The three iconic shoe brands: Christian Lubotin, Doc Martens, and Birkenstock have all been involved in recent Billion Dollar + deals. Exor NV, the holding company of Italy’s Agnelli family, acquired Christian Louboutin in a $ 1.2 billion deal. Doctor Marten made its IPO for $ 1.8 billion, bringing the founder, Griggs family, to over $ 500 million. And finally, Birkenstock sold Bernard Arnault’s El Catterton in a $ 4.8 billion deal that made the brothers Christian and Alex Birkenstock a billionaire. Additionally, it should not be forgotten that Kanye West’s Yeezy brand for Adidas is worth $ 4.7 billion, as well as the Gap deal boosted their net worth by $ 6.6 billion. The future looks bright for manufacturers of casual shoes for the COVID-19 epidemic. The exception to this is in luxury brands such as Christian Lubotin that have grown despite the economy’s closure and the cancellation of most events that would outshine the iconic red-solid shoes.
Christian Louboutin’s stilettos do not have the comfort or indifference of Doc Martens and Birkenstocks, but they are a shoe coveted by women worldwide. Red-soled shoes reflect parties and other occasions for returning and dressing up the girls. Christian Louboutin was founded in 1991 by Christian Louboutin and Bruno Chambelland and has 150 stores in 30 countries. Lubotin, 58, and Chambeland, 72, retained a majority share in the country despite an agreement with the Agneli family. The Agnelli family bought a 24% stake in the French company. The agnostic family is the founder of Fiat and also owns a large stake in Ferrari, so the Lobutin brand fits well with its other luxury brands. The agnostic family has also owned the Italian football club Juventus since 1923.

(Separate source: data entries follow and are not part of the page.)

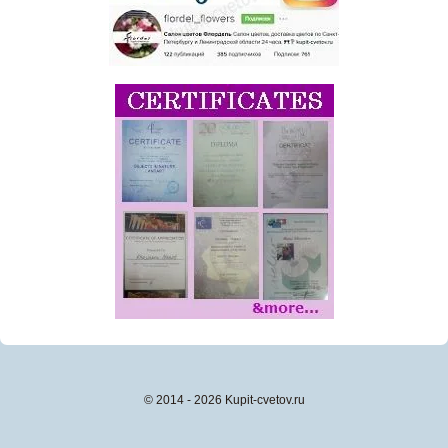
© 2014 - 2026 Kupit-cvetov.ru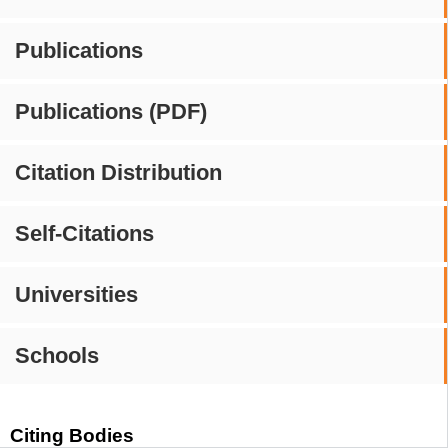
Publications
Publications (PDF)
Citation Distribution
Self-Citations
Universities
Schools
Citing Bodies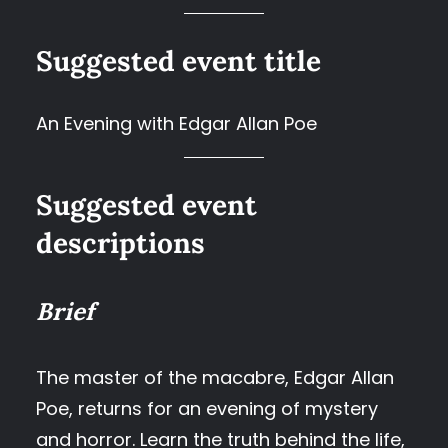
Suggested event title
An Evening with Edgar Allan Poe
Suggested event
descriptions
Brief
The master of the macabre, Edgar Allan
Poe, returns for an evening of mystery
and horror. Learn the truth behind the life,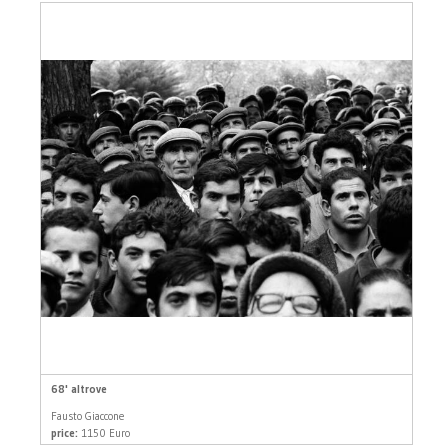
68' altrove
Fausto Giaccone
price:
1150 Euro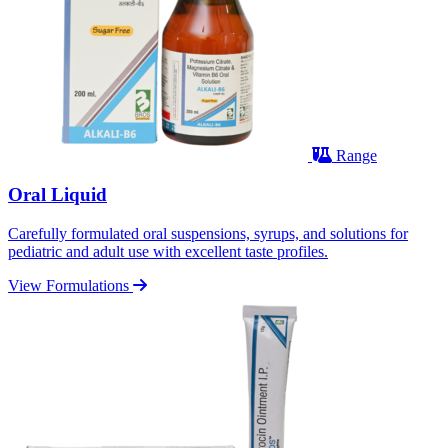
Range
Oral Liquid
Carefully formulated oral suspensions, syrups, and solutions for
pediatric and adult use with excellent taste profiles.
View Formulations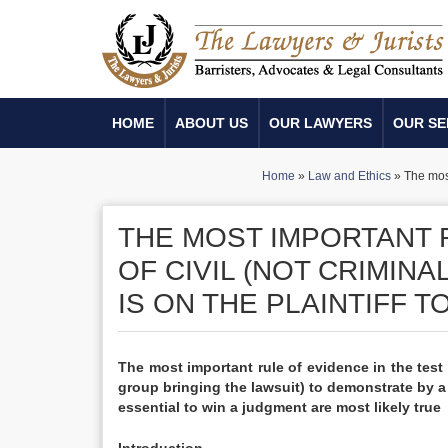
HOME
ABOUT US
OUR LAWYERS
OUR SE
Home
»
Law and Ethics
»
The most
THE MOST IMPORTANT R
OF CIVIL (NOT CRIMIN
IS ON THE PLAINTIFF 
The most important rule of evidence in the test o
group bringing the lawsuit) to demonstrate by a
essential to win a judgment are most likely true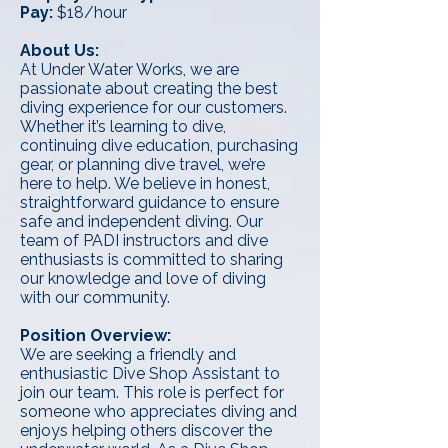
Pay:
$18/hour
About Us:
At Under Water Works, we are
passionate about creating the best
diving experience for our customers.
Whether it’s learning to dive,
continuing dive education, purchasing
gear, or planning dive travel, we’re
here to help. We believe in honest,
straightforward guidance to ensure
safe and independent diving. Our
team of PADI instructors and dive
enthusiasts is committed to sharing
our knowledge and love of diving
with our community.
Position Overview:
We are seeking a friendly and
enthusiastic Dive Shop Assistant to
join our team. This role is perfect for
someone who appreciates diving and
enjoys helping others discover the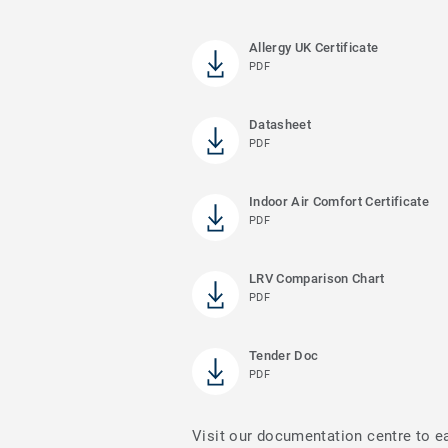
Allergy UK Certificate
PDF
Datasheet
PDF
Indoor Air Comfort Certificate
PDF
LRV Comparison Chart
PDF
Tender Doc
PDF
Visit our documentation centre to e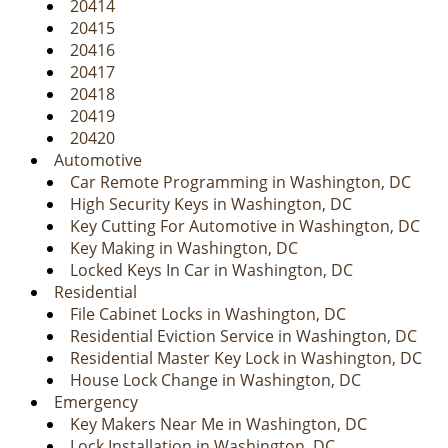
20414
20415
20416
20417
20418
20419
20420
Automotive
Car Remote Programming in Washington, DC
High Security Keys in Washington, DC
Key Cutting For Automotive in Washington, DC
Key Making in Washington, DC
Locked Keys In Car in Washington, DC
Residential
File Cabinet Locks in Washington, DC
Residential Eviction Service in Washington, DC
Residential Master Key Lock in Washington, DC
House Lock Change in Washington, DC
Emergency
Key Makers Near Me in Washington, DC
Lock Installation in Washington, DC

One of the most surprising IPOs in memory recently was Doc Martens going public on the London Stock Exchange in January, when it received $ 4.8 billion. The company was founded six decades ago and still sells 11 million pairs of its iconic, clunky, chunky boots every year. The IPO gave the company 10 times more value than it was just seven years ago. The boot dates from Germany after World War II, when a German army doctor named Klaus Martens invented a boot with a thick air pillow-like spirit. The design was out of necessity, with doctors recovering from a skiing accident. By the late 1940s he was selling boots as orthopedic boots, popular with more than 40 German women. In 1960, the Griggs family named Dr. Purchased the rights to manufacture and sell Martens. His family owned a boot company established in 1901. Griggs debuted the Model 1460 on April 1, 1960, with his signature yellow stitching and eight eyelets. The boot exploded during Boot’s popularity, with Boots wearing a Boots Concert, which inspired fans to copy the look. The boot rose in popularity again in the 1980s and 90s before falling for a decade or so. Then, in 2010, Doc Martens returned to popularity. The brand was sold to private equity firm Paramira in 2014 for $ 485.3 million. Then, during the epidemic, iconic boot sales rose 18% during the six months ending in September 2020.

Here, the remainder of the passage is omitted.